BEGIN DATA FOR THE TASK
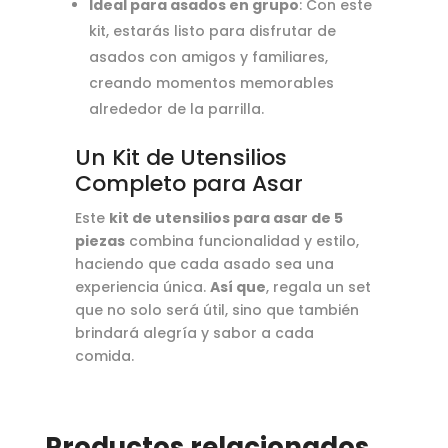
Ideal para asados en grupo
: Con este
kit, estarás listo para disfrutar de
asados con amigos y familiares,
creando momentos memorables
alrededor de la parrilla.
Un Kit de Utensilios
Completo para Asar
Este
kit de utensilios para asar de 5
piezas
combina funcionalidad y estilo,
haciendo que cada asado sea una
experiencia única.
Así que
, regala un set
que no solo será útil, sino que también
brindará alegría y sabor a cada
comida.
Productos relacionados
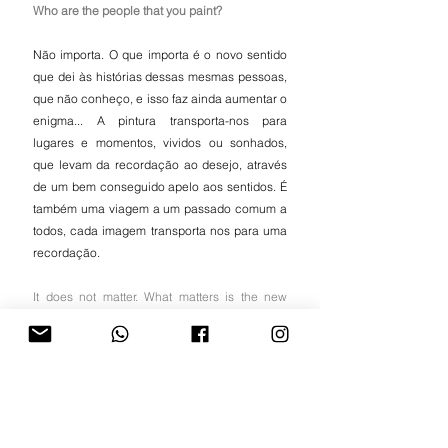
Who are the people that you paint?
Não importa. O que importa é o novo sentido 
que dei às histórias dessas mesmas pessoas, 
que não conheço, e isso faz ainda aumentar o 
enigma... A pintura transporta-nos para 
lugares e momentos, vividos ou sonhados, 
que levam da recordação ao desejo, através 
de um bem conseguido apelo aos sentidos. É 
também uma viagem a um passado comum a 
todos, cada imagem transporta nos para uma 
recordação.
It does not matter. What matters is the new 
meaning I gave to the stories of these same 
people, whom I do not know, and that adds to 
the enigma... Painting transports us to places 
and moments, lived or dreamed, that lead from 
remembrance to desire, through a successful 
appeal to the senses. It is also a journey to a 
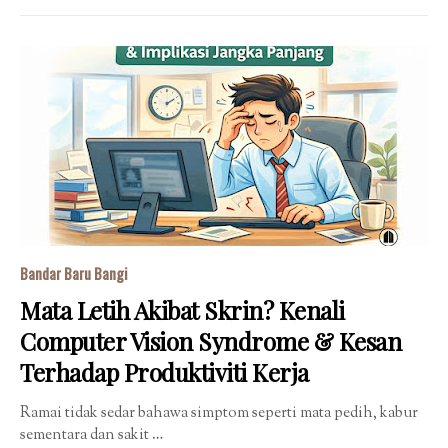
Bandar Baru Bangi
Mata Letih Akibat Skrin? Kenali
Computer Vision Syndrome & Kesan
Terhadap Produktiviti Kerja
Ramai tidak sedar bahawa simptom seperti mata pedih, kabur
sementara dan sakit …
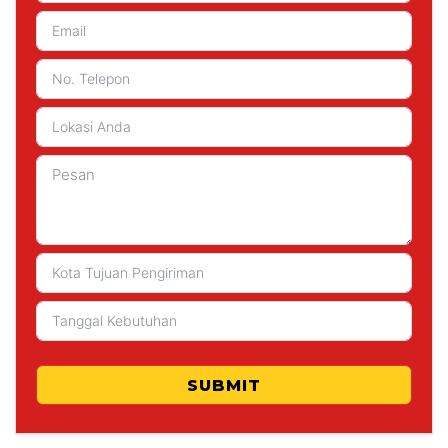
SUBMIT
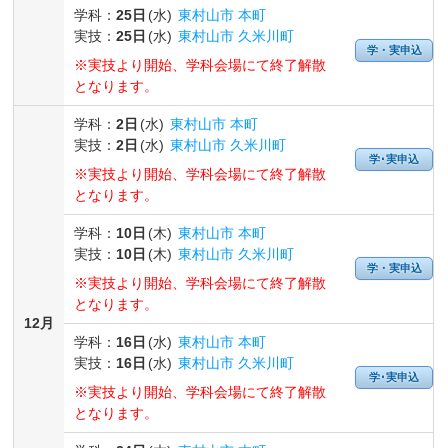
学科：
25日
(水)
東村山市 本町
実技：
25日
(水)
東村山市 久米川町
学・実申込
※実技より開始、学科会場にて終了解散
となります。
学科：
2日
(水)
東村山市 本町
実技：
2日
(水)
東村山市 久米川町
学･実申込
※実技より開始、学科会場にて終了解散
となります。
学科：
10日
(木)
東村山市 本町
実技：
10日
(木)
東村山市 久米川町
学・実申込
※実技より開始、学科会場にて終了解散
となります。
12月
学科：
16日
(水)
東村山市 本町
実技：
16日
(水)
東村山市 久米川町
学･実申込
※実技より開始、学科会場にて終了解散
となります。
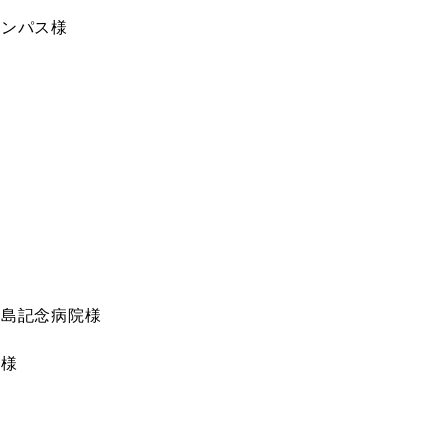
ンパス様
島記念病院様
様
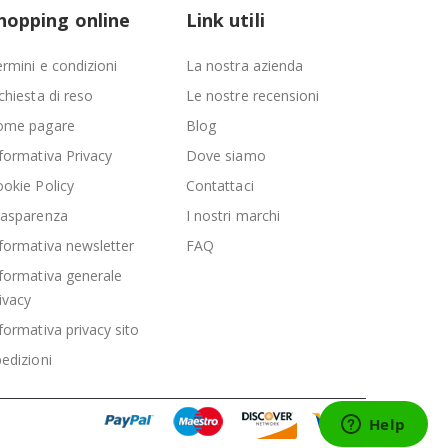
hopping online
Link utili
rmini e condizioni
La nostra azienda
chiesta di reso
Le nostre recensioni
ome pagare
Blog
formativa Privacy
Dove siamo
okie Policy
Contattaci
rasparenza
I nostri marchi
formativa newsletter
FAQ
formativa generale
ivacy
formativa privacy sito
edizioni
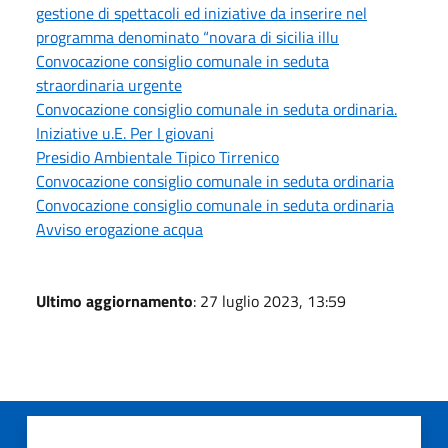
gestione di spettacoli ed iniziative da inserire nel
programma denominato “novara di sicilia illu
Convocazione consiglio comunale in seduta
straordinaria urgente
Convocazione consiglio comunale in seduta ordinaria.
Iniziative u.E. Per I giovani
Presidio Ambientale Tipico Tirrenico
Convocazione consiglio comunale in seduta ordinaria
Convocazione consiglio comunale in seduta ordinaria
Avviso erogazione acqua
Ultimo aggiornamento
: 27 luglio 2023, 13:59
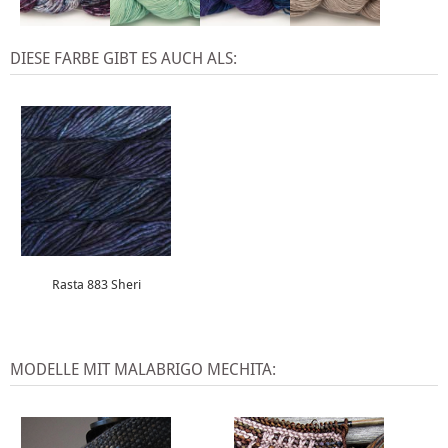
DIESE FARBE GIBT ES AUCH ALS:
Rasta 883 Sheri
MODELLE MIT MALABRIGO MECHITA:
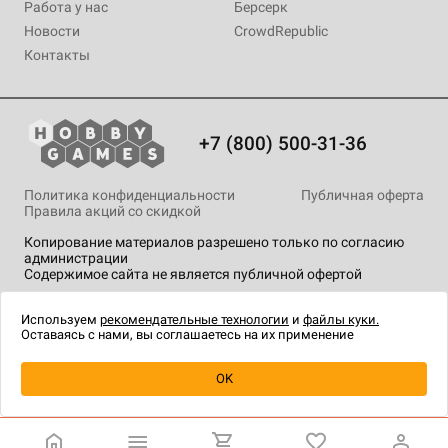
Работа у нас
Берсерк
Новости
CrowdRepublic
Контакты
+7 (800) 500-31-36
Политика конфиденциальности
Публичная оферта
Правила акций со скидкой
Копирование материалов разрешено только по согласию
администрации
Содержимое сайта не является публичной офертой
На сайте Hobby Games применяются
рекомендательные
технологии
.
Используем
рекомендательные технологии
и
файлы куки.
Оставаясь с нами, вы соглашаетесь на их применение
Уведомить о наличии
OK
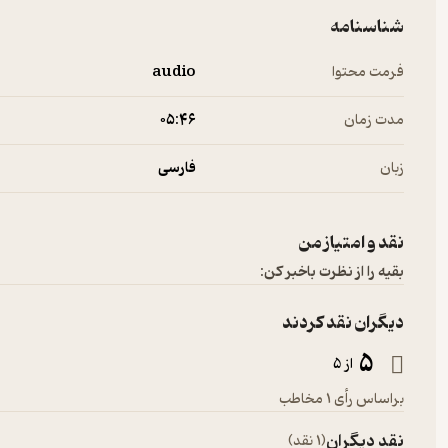
شناسنامه
فرمت محتوا
audio
مدت زمان
۰۵:۴۶
زبان
فارسی
نقد و امتیاز من
بقیه را از نظرت باخبر کن:
دیگران نقد کردند
5
از 5
براساس رأی 1 مخاطب
نقد دیگران
(1 نقد)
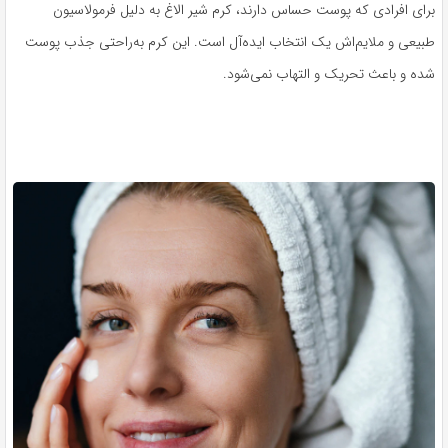
برای افرادی که پوست حساس دارند، کرم شیر الاغ به دلیل فرمولاسیون
طبیعی و ملایم‌اش یک انتخاب ایده‌آل است. این کرم به‌راحتی جذب پوست
شده و باعث تحریک و التهاب نمی‌شود.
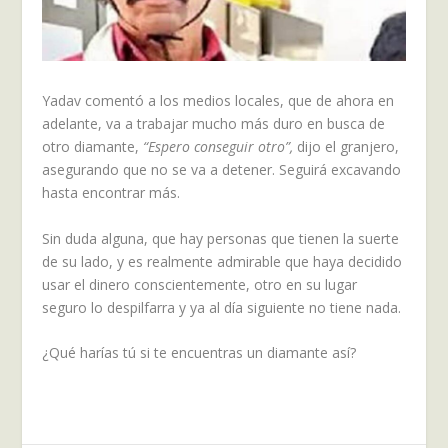
Yadav comentó a los medios locales, que de ahora en
adelante, va a trabajar mucho más duro en busca de
otro diamante,
“Espero conseguir otro”,
dijo el granjero,
asegurando que no se va a detener. Seguirá excavando
hasta encontrar más.
Sin duda alguna, que hay personas que tienen la suerte
de su lado, y es realmente admirable que haya decidido
usar el dinero conscientemente, otro en su lugar
seguro lo despilfarra y ya al día siguiente no tiene nada.
¿Qué harías tú si te encuentras un diamante así?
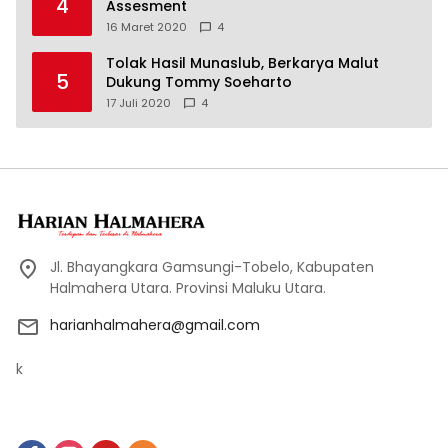
4
Assesment
16 Maret 2020
4
Tolak Hasil Munaslub, Berkarya Malut
5
Dukung Tommy Soeharto
17 Juli 2020
4
Jl. Bhayangkara Gamsungi-Tobelo, Kabupaten
Halmahera Utara. Provinsi Maluku Utara.
harianhalmahera@gmail.com
k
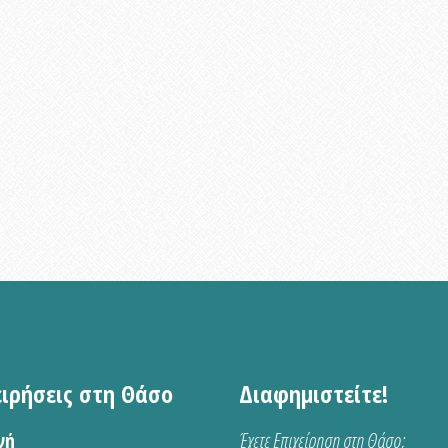
ειρήσεις στη Θάσο
Διαφημιστείτε!
νή
Έχετε Επιχείρηση στη Θάσο;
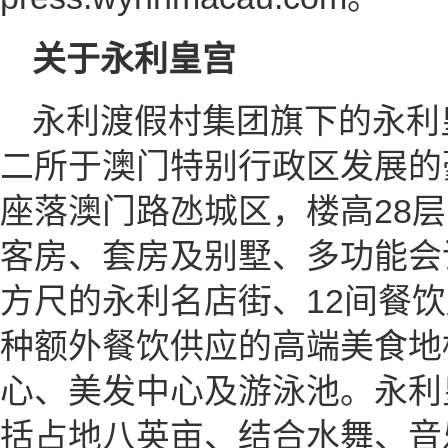
关于永利皇宫
永利渡假村集团旗下的永利
二所于澳门特别行政区发展的
座落澳门路氹城区，楼高28层
客房、套房及别墅、多功能会议
方尺的永利名店街、12间餐
种额外餐饮供应的高端美食地
心、美发中心及游泳池。永利
括占地八英亩、结合水舞、音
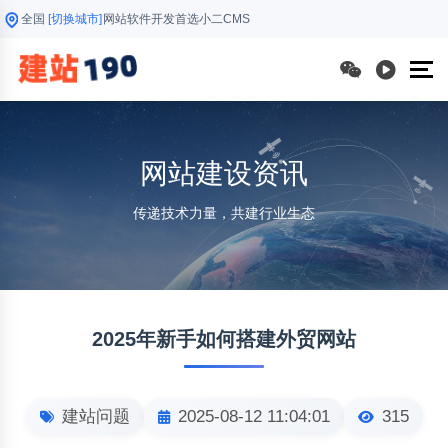
全国
[切换城市]
网站软件开发首选小二CMS
网站建设资讯
传递技术力量，共建行业生态
2025年新手如何搭建外贸网站
建站问题
2025-08-12 11:04:01
315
END DATA FOR THE TASK
* _PROBLEM_:
Review the entries above and return every line where "enigma" appears.

* _EXERCISE ANSWER_:
enigma... A pintura transporta-nos para 
the enigma... Painting transports us to places 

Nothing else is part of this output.